Someone on a Facebook page I belong to posted a question, asking members how we're doing with the newly reinstated covid-19 mask guidelines. Most people showed a lot of sense and said they are following the new guidelines. But one woman -- we'll call her Jennifer -- said she will not follow the guidelines, because she's vaccinated, so there's almost no chance of her getting covid anyway. She said that it's not relevant that she could spread it to other people, because vaccinated people won't get it, that any children she gave it to would not die from it, and that she's past caring about antivaxxers getting it. She said her mental health is a higher priority than the pandemic, and that her mental health will suffer if she has to wear a mask any longer.
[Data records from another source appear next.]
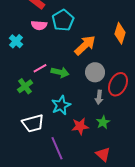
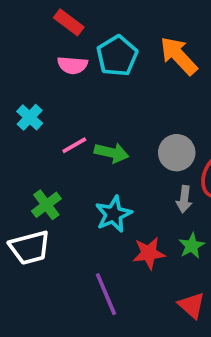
cyan cross: (16, 41) -> (30, 117), moved
orange arrow: (85, 45) -> (179, 56), moved, turned -90
green cross: (25, 86) -> (46, 205), moved
white trapezoid: (33, 123) -> (30, 248), moved

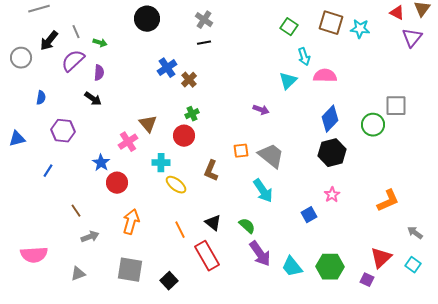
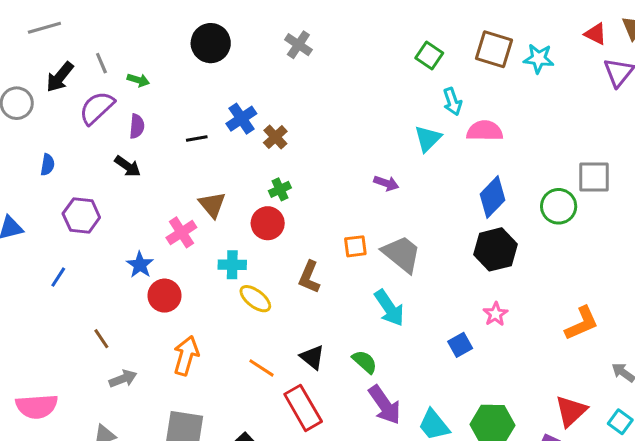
black line: (204, 43) -> (197, 139), moved
orange line: (180, 230) -> (261, 368), turned -30

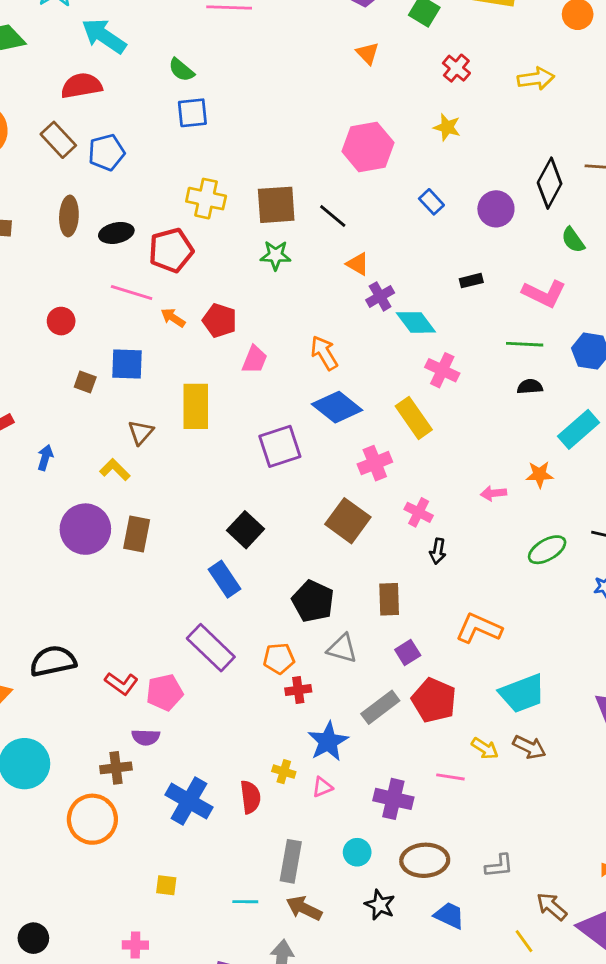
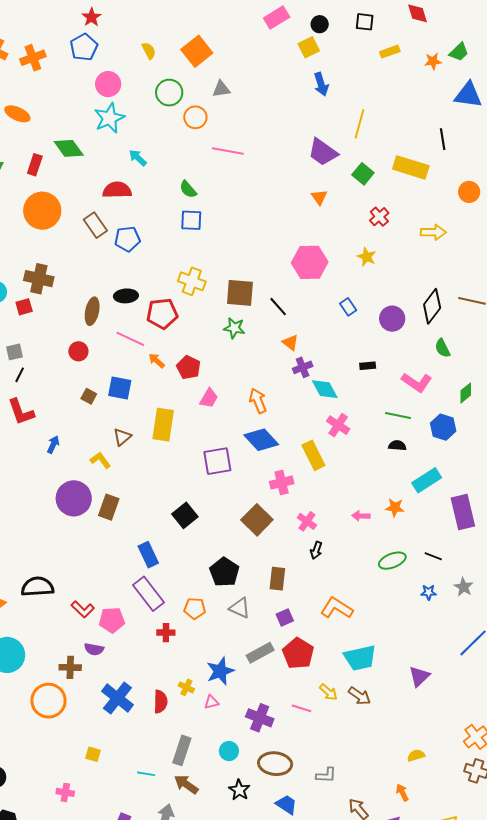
cyan arrow: (104, 36) -> (138, 158), size x0.6
brown ellipse: (69, 216) -> (92, 311), moved
blue rectangle: (224, 579) -> (148, 555), moved
red cross: (298, 690) -> (166, 633), moved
Another person -- we'll call her Sharon -- responded to Jennifer, pointing out that vaccinated people can still get covid, and that she herself does not want to get it at all, not even a mild case, so she is continuing to mask up. I chimed in to agree with Sharon, saying I am wearing a mask because I do not want to get a mild case either, and that I do not want to spread it to anyone else.

That's all I said. I did not tell anyone else what they should do; I just said what I am doing and why. Jennifer lit into me for it. She keeps repeating that the chance of her getting covid at all is infinitesimal (that's not what the data says) so she's not hurting anyone by not wearing a mask, and that she prioritizes her mental health above public health.

When I reminded her that I never told her she should wear a mask; I just said that I am wearing one, she implied that I am harming her by wearing a mask, because people like me are the reason why the authorities are keeping in place restrictions that are bad for her mental health. So now she's twisting reality so that people who wear masks are the menace.

I eventually did ask Jennifer to please wear a mask when she's going to be around other people, so I guess I lost my "I'm not telling you what to do; I'm just saying what I'm doing" high ground.

She also said she used to work as some kind of editor in the medical field, so she knows that the epidemiologists at the CDC don't really mean it when they say we should be wearing masks. Huh?

When I said I feel that it's up to all of us to protect those who cannot get vaccinated, or who can't be helped by the vaccine, she said it's not her responsibility. She claimed that no children are at risk for serious complications (apparently never having heard of covid-induced Multisystem Inflammatory Syndrome; I sent her a link). And she said that those who can't get vaccinated for medical reasons should be looking out for themselves. The more she went on, the more startled I was at her complete lack of empathy and accountability.

I don't know if this woman has real mental health issues that are being exacerbated by the lockdown, or if she's just weary of this pandemic, like the rest of us. Personally, I think the knowledge that I am not doing everything I can to keep myself and others from getting a serious illness would be harder on my mental health than putting on a mask. If she does have real issues, I feel bad for her. But I do not believe that the solution is to ignore public health guidelines and risk exposing myself and others to the virus.